Multiple-Choice Questions (MCQs)

MCQ 1: A company claims that 40% of its products are made from recycled materials. A random sample of 200 products shows that 90 are made from recycled materials. What is the P-value if you test the company’s claim at the 0.05 significance level?

A) 0.0455

B) 0.0789

C) 0.0232

D) 0.0567
Answer: B) 0.0789
Explanation: The test statistic z is calculated, and the P-value corresponding to z is approximately 0.0789. Since the P-value > 0.05, there is insufficient evidence to reject the company’s claim.

MCQ 2: If a P-value is 0.02 and the significance level is 0.05, what conclusion can be drawn?

A) Reject the null hypothesis; there is strong evidence against it.

B) Fail to reject the null hypothesis; there is strong evidence for it.

C) Fail to reject the null hypothesis; there is weak evidence against it.

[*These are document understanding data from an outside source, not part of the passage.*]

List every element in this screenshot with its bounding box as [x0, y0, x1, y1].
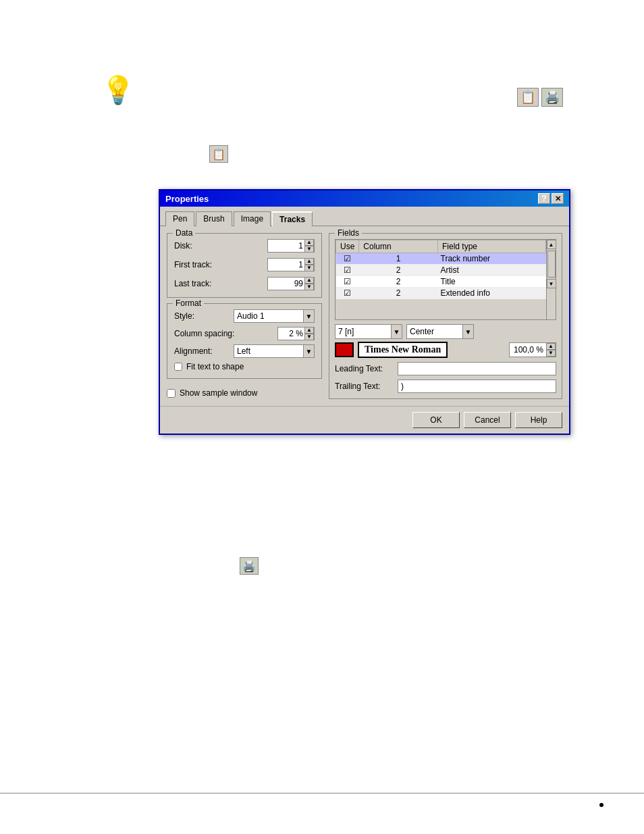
- last-track-arrows[interactable]: ▲ ▼: [304, 277, 314, 290]
- disk-value: 1: [268, 241, 304, 251]
- right-panel: Fields Use Column Field type: [329, 233, 562, 399]
- help-footer-button[interactable]: Help: [515, 412, 562, 428]
- first-track-spin[interactable]: 1 ▲ ▼: [267, 258, 315, 271]
- leading-text-input[interactable]: [398, 362, 556, 375]
- format-group: Format Style: Audio 1 ▼ Column spacing: …: [167, 303, 322, 379]
- style-label: Style:: [174, 311, 194, 321]
- tab-pen[interactable]: Pen: [165, 211, 194, 226]
- format-align-row: 7 [n] ▼ Center ▼: [335, 324, 556, 339]
- dialog-tabs: Pen Brush Image Tracks: [160, 207, 569, 226]
- alignment-row: Alignment: Left ▼: [174, 344, 315, 358]
- disk-spin-arrows[interactable]: ▲ ▼: [304, 239, 314, 253]
- table-scrollbar[interactable]: ▲ ▼: [546, 240, 556, 319]
- column-spacing-value: 2 %: [278, 329, 304, 338]
- style-value: Audio 1: [234, 311, 303, 321]
- fields-table: Use Column Field type ☑ 1 Tr: [336, 240, 546, 299]
- first-track-label: First track:: [174, 260, 212, 269]
- first-track-row: First track: 1 ▲ ▼: [174, 258, 315, 271]
- second-icon: 📋: [209, 145, 228, 163]
- table-row[interactable]: ☑ 1 Track number: [336, 253, 546, 265]
- row4-use: ☑: [336, 288, 359, 299]
- row1-fieldtype: Track number: [438, 253, 546, 265]
- column-spacing-down[interactable]: ▼: [304, 334, 314, 340]
- last-track-down[interactable]: ▼: [304, 284, 314, 290]
- row2-fieldtype: Artist: [438, 265, 546, 276]
- scroll-down-btn[interactable]: ▼: [547, 279, 556, 288]
- fields-table-container: Use Column Field type ☑ 1 Tr: [335, 239, 556, 320]
- last-track-up[interactable]: ▲: [304, 277, 314, 284]
- style-dropdown[interactable]: Audio 1 ▼: [234, 309, 315, 323]
- leading-text-row: Leading Text:: [335, 362, 556, 375]
- top-right-icons: 📋 🖨️: [517, 81, 563, 113]
- show-sample-checkbox[interactable]: [167, 389, 176, 398]
- disk-spin[interactable]: 1 ▲ ▼: [267, 239, 315, 253]
- format-dropdown-arrow[interactable]: ▼: [391, 325, 402, 338]
- column-spacing-arrows[interactable]: ▲ ▼: [304, 327, 314, 340]
- align-dropdown-arrow[interactable]: ▼: [462, 325, 473, 338]
- disk-up-arrow[interactable]: ▲: [304, 239, 314, 246]
- leading-text-label: Leading Text:: [335, 364, 392, 373]
- alignment-dropdown[interactable]: Left ▼: [234, 344, 315, 358]
- format-value: 7 [n]: [336, 327, 391, 336]
- align-dropdown[interactable]: Center ▼: [406, 324, 474, 339]
- col-use-header: Use: [336, 240, 359, 253]
- format-dropdown[interactable]: 7 [n] ▼: [335, 324, 402, 339]
- last-track-spin[interactable]: 99 ▲ ▼: [267, 277, 315, 290]
- first-track-up[interactable]: ▲: [304, 258, 314, 265]
- tab-image[interactable]: Image: [234, 211, 271, 226]
- last-track-value: 99: [268, 279, 304, 288]
- data-group: Data Disk: 1 ▲ ▼ First track:: [167, 233, 322, 298]
- row1-use: ☑: [336, 253, 359, 265]
- left-panel: Data Disk: 1 ▲ ▼ First track:: [167, 233, 322, 399]
- disk-down-arrow[interactable]: ▼: [304, 246, 314, 253]
- first-track-arrows[interactable]: ▲ ▼: [304, 258, 314, 271]
- font-size-arrows[interactable]: ▲ ▼: [546, 343, 556, 357]
- font-size-spin[interactable]: 100,0 % ▲ ▼: [509, 342, 556, 357]
- row1-column: 1: [359, 253, 438, 265]
- fit-text-checkbox[interactable]: [174, 363, 182, 371]
- font-display[interactable]: Times New Roman: [358, 342, 448, 358]
- row3-use: ☑: [336, 276, 359, 288]
- copy-icon-1[interactable]: 📋: [517, 88, 539, 107]
- row2-use: ☑: [336, 265, 359, 276]
- color-font-row: Times New Roman 100,0 % ▲ ▼: [335, 342, 556, 358]
- small-copy-icon-2[interactable]: 🖨️: [240, 557, 259, 575]
- bottom-divider: [0, 793, 644, 793]
- scroll-up-btn[interactable]: ▲: [547, 240, 556, 249]
- column-spacing-up[interactable]: ▲: [304, 327, 314, 334]
- trailing-text-label: Trailing Text:: [335, 382, 392, 391]
- cancel-button[interactable]: Cancel: [464, 412, 511, 428]
- third-icon: 🖨️: [240, 557, 259, 575]
- dialog-title: Properties: [165, 194, 209, 204]
- format-group-label: Format: [173, 298, 204, 308]
- tab-tracks[interactable]: Tracks: [272, 211, 313, 226]
- style-dropdown-arrow[interactable]: ▼: [303, 310, 314, 322]
- table-row[interactable]: ☑ 2 Title: [336, 276, 546, 288]
- font-size-up[interactable]: ▲: [546, 343, 556, 350]
- trailing-text-input[interactable]: [398, 380, 556, 393]
- help-button[interactable]: ?: [538, 193, 550, 204]
- show-sample-row: Show sample window: [167, 388, 322, 398]
- scroll-thumb[interactable]: [547, 251, 556, 278]
- table-row[interactable]: ☑ 2 Artist: [336, 265, 546, 276]
- small-copy-icon[interactable]: 📋: [209, 145, 228, 163]
- disk-row: Disk: 1 ▲ ▼: [174, 239, 315, 253]
- first-track-down[interactable]: ▼: [304, 265, 314, 271]
- close-button[interactable]: ✕: [552, 193, 564, 204]
- last-track-label: Last track:: [174, 279, 211, 288]
- disk-label: Disk:: [174, 241, 192, 251]
- color-swatch[interactable]: [335, 342, 354, 357]
- font-size-down[interactable]: ▼: [546, 350, 556, 357]
- ok-button[interactable]: OK: [412, 412, 460, 428]
- alignment-dropdown-arrow[interactable]: ▼: [303, 345, 314, 357]
- row4-column: 2: [359, 288, 438, 299]
- col-fieldtype-header: Field type: [438, 240, 546, 253]
- fields-group-label: Fields: [335, 228, 362, 238]
- table-row[interactable]: ☑ 2 Extended info: [336, 288, 546, 299]
- first-track-value: 1: [268, 260, 304, 269]
- show-sample-label: Show sample window: [180, 388, 257, 398]
- column-spacing-spin[interactable]: 2 % ▲ ▼: [277, 327, 315, 340]
- row3-column: 2: [359, 276, 438, 288]
- tab-brush[interactable]: Brush: [196, 211, 232, 226]
- copy-icon-2[interactable]: 🖨️: [541, 88, 563, 107]
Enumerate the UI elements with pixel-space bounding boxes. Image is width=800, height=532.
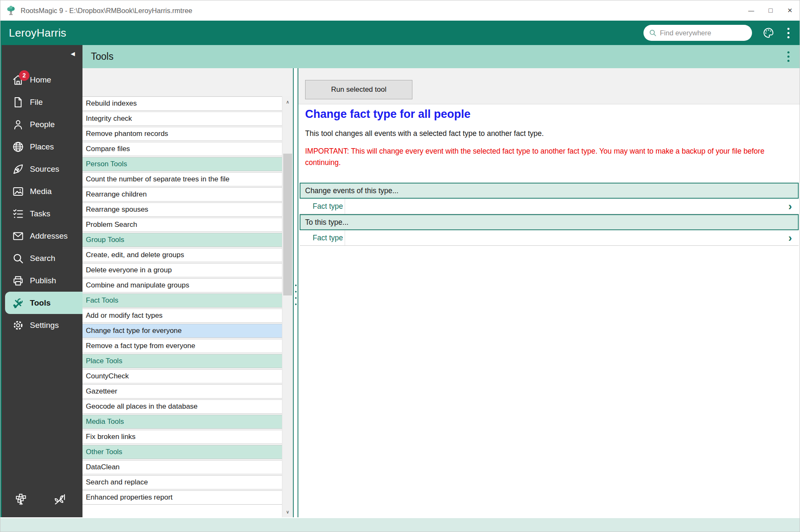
tool-list-item[interactable]: Delete everyone in a group xyxy=(82,263,282,277)
rootsmagic-window: RootsMagic 9 - E:\Dropbox\RMBook\LeroyHa… xyxy=(0,0,800,532)
fact-type-row-to[interactable]: Fact type › xyxy=(300,230,799,246)
sidebar-nav: 2 Home File People Places Sources Media … xyxy=(2,69,82,336)
sidebar-item-search[interactable]: Search xyxy=(2,247,82,269)
page-menu-button[interactable] xyxy=(785,51,792,63)
scroll-up-icon[interactable]: ∧ xyxy=(282,96,293,107)
tool-list-item[interactable]: Rearrange spouses xyxy=(82,202,282,217)
sidebar: ◀ 2 Home File People Places Sources Medi… xyxy=(2,45,82,517)
field-divider xyxy=(345,230,345,245)
scrollbar-thumb[interactable] xyxy=(283,154,292,295)
tool-group-header: Person Tools xyxy=(82,157,282,171)
sidebar-item-publish[interactable]: Publish xyxy=(2,269,82,292)
tool-list-item[interactable]: Geocode all places in the database xyxy=(82,399,282,414)
page-title: Tools xyxy=(91,51,114,62)
sidebar-item-label: Places xyxy=(30,142,54,152)
tool-list-item[interactable]: DataClean xyxy=(82,460,282,474)
tool-group-header: Fact Tools xyxy=(82,293,282,308)
sidebar-item-tools[interactable]: Tools xyxy=(5,292,82,314)
tool-list-item[interactable]: Fix broken links xyxy=(82,430,282,444)
tool-group-header: Media Tools xyxy=(82,415,282,429)
kebab-menu-icon xyxy=(785,27,792,39)
tool-list-panel: Rebuild indexesIntegrity checkRemove pha… xyxy=(82,68,293,517)
tool-list-item[interactable]: Combine and manipulate groups xyxy=(82,278,282,293)
kebab-menu-icon xyxy=(785,51,792,63)
tool-list-item[interactable]: Gazetteer xyxy=(82,384,282,399)
sidebar-footer xyxy=(14,493,66,506)
notification-badge: 2 xyxy=(19,70,29,81)
status-bar xyxy=(0,517,800,532)
sidebar-item-label: Sources xyxy=(30,165,59,174)
page-header: Tools xyxy=(82,45,800,68)
sidebar-item-label: Tasks xyxy=(30,209,50,218)
sidebar-item-label: Settings xyxy=(30,321,59,330)
sidebar-item-label: File xyxy=(30,98,43,107)
detail-toolbar: Run selected tool xyxy=(298,68,800,104)
sidebar-item-label: Publish xyxy=(30,276,56,285)
scroll-down-icon[interactable]: ∨ xyxy=(282,506,293,517)
search-input[interactable] xyxy=(660,29,748,37)
search-icon xyxy=(649,29,657,37)
maximize-button[interactable]: □ xyxy=(761,0,780,21)
tool-list-item[interactable]: Remove a fact type from everyone xyxy=(82,339,282,353)
window-title: RootsMagic 9 - E:\Dropbox\RMBook\LeroyHa… xyxy=(21,7,192,15)
tool-list-item[interactable]: Rebuild indexes xyxy=(82,96,282,111)
fact-type-label: Fact type xyxy=(300,202,345,211)
tool-list-item[interactable]: Add or modify fact types xyxy=(82,309,282,323)
window-controls: — □ ✕ xyxy=(742,0,800,21)
chevron-right-icon: › xyxy=(788,201,799,212)
image-icon xyxy=(12,185,24,198)
title-bar: RootsMagic 9 - E:\Dropbox\RMBook\LeroyHa… xyxy=(0,0,800,21)
tool-list-item[interactable]: Count the number of separate trees in th… xyxy=(82,172,282,186)
webhints-leaf-icon[interactable] xyxy=(53,493,66,506)
sidebar-item-addresses[interactable]: Addresses xyxy=(2,225,82,247)
fact-type-form: Change events of this type... Fact type … xyxy=(298,183,800,246)
minimize-button[interactable]: — xyxy=(742,0,761,21)
tool-list-item[interactable]: Search and replace xyxy=(82,475,282,489)
rootsmagic-logo-icon xyxy=(5,5,16,16)
fact-type-label: Fact type xyxy=(300,234,345,242)
tool-list-item[interactable]: Problem Search xyxy=(82,218,282,232)
sidebar-item-tasks[interactable]: Tasks xyxy=(2,202,82,225)
sidebar-item-label: Media xyxy=(30,187,52,196)
sidebar-item-people[interactable]: People xyxy=(2,113,82,136)
tool-list-item[interactable]: Change fact type for everyone xyxy=(82,324,282,338)
sidebar-item-media[interactable]: Media xyxy=(2,180,82,202)
theme-palette-button[interactable] xyxy=(762,27,775,39)
panel-splitter[interactable] xyxy=(293,68,298,517)
sidebar-item-label: People xyxy=(30,120,55,129)
section-header-change-events: Change events of this type... xyxy=(300,183,799,199)
printer-icon xyxy=(12,274,24,287)
sidebar-item-label: Addresses xyxy=(30,231,68,241)
globe-icon xyxy=(12,141,24,153)
global-search[interactable] xyxy=(643,25,752,41)
pen-nib-icon xyxy=(12,163,24,176)
tool-list-item[interactable]: Rearrange children xyxy=(82,187,282,202)
tool-list-item[interactable]: CountyCheck xyxy=(82,369,282,383)
sidebar-item-places[interactable]: Places xyxy=(2,136,82,158)
tool-group-header: Group Tools xyxy=(82,233,282,247)
app-menu-button[interactable] xyxy=(785,27,792,39)
close-button[interactable]: ✕ xyxy=(780,0,800,21)
sidebar-item-file[interactable]: File xyxy=(2,91,82,113)
run-selected-tool-button[interactable]: Run selected tool xyxy=(305,80,412,99)
section-header-to-type: To this type... xyxy=(300,214,799,230)
document-icon xyxy=(12,96,24,109)
sidebar-item-sources[interactable]: Sources xyxy=(2,158,82,180)
tree-chart-icon[interactable] xyxy=(14,493,28,506)
scrollbar[interactable]: ∧ ∨ xyxy=(282,96,293,517)
tool-list-item[interactable]: Create, edit, and delete groups xyxy=(82,248,282,262)
tool-list-item[interactable]: Enhanced properties report xyxy=(82,490,282,505)
tool-list-item[interactable]: Remove phantom records xyxy=(82,127,282,141)
sidebar-item-settings[interactable]: Settings xyxy=(2,314,82,336)
tool-list-item[interactable]: Compare files xyxy=(82,142,282,156)
sidebar-collapse-button[interactable]: ◀ xyxy=(2,45,82,62)
tool-list: Rebuild indexesIntegrity checkRemove pha… xyxy=(82,96,282,517)
tools-icon xyxy=(12,297,24,309)
tool-description: This tool changes all events with a sele… xyxy=(305,129,794,138)
field-divider xyxy=(345,199,345,214)
file-name: LeroyHarris xyxy=(9,27,66,40)
sidebar-item-home[interactable]: 2 Home xyxy=(2,69,82,91)
sidebar-item-label: Home xyxy=(30,75,51,85)
fact-type-row-from[interactable]: Fact type › xyxy=(300,199,799,214)
tool-list-item[interactable]: Integrity check xyxy=(82,112,282,126)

D) Reject the null hypothesis; there is weak evidence against it.
Answer: A) Reject the null hypothesis; there is strong evidence against it.
Explanation: Since the P-value is less than the significance level, you reject the null hypothesis, indicating strong evidence against it.

MCQ 3: Which of the following correctly interprets a P-value of 0.35 in a hypothesis test?

A) There is a 35% chance that the null hypothesis is true.

B) There is a 35% chance that the alternative hypothesis is true.

C) There is a 35% probability of obtaining the observed results, assuming the null hypothesis is true.

D) There is a 35% probability that the null hypothesis is false.
Answer: C) There is a 35% probability of obtaining the observed results, assuming the null hypothesis is true.
Explanation: The P-value represents the probability of observing the test results under the assumption that the null hypothesis is true.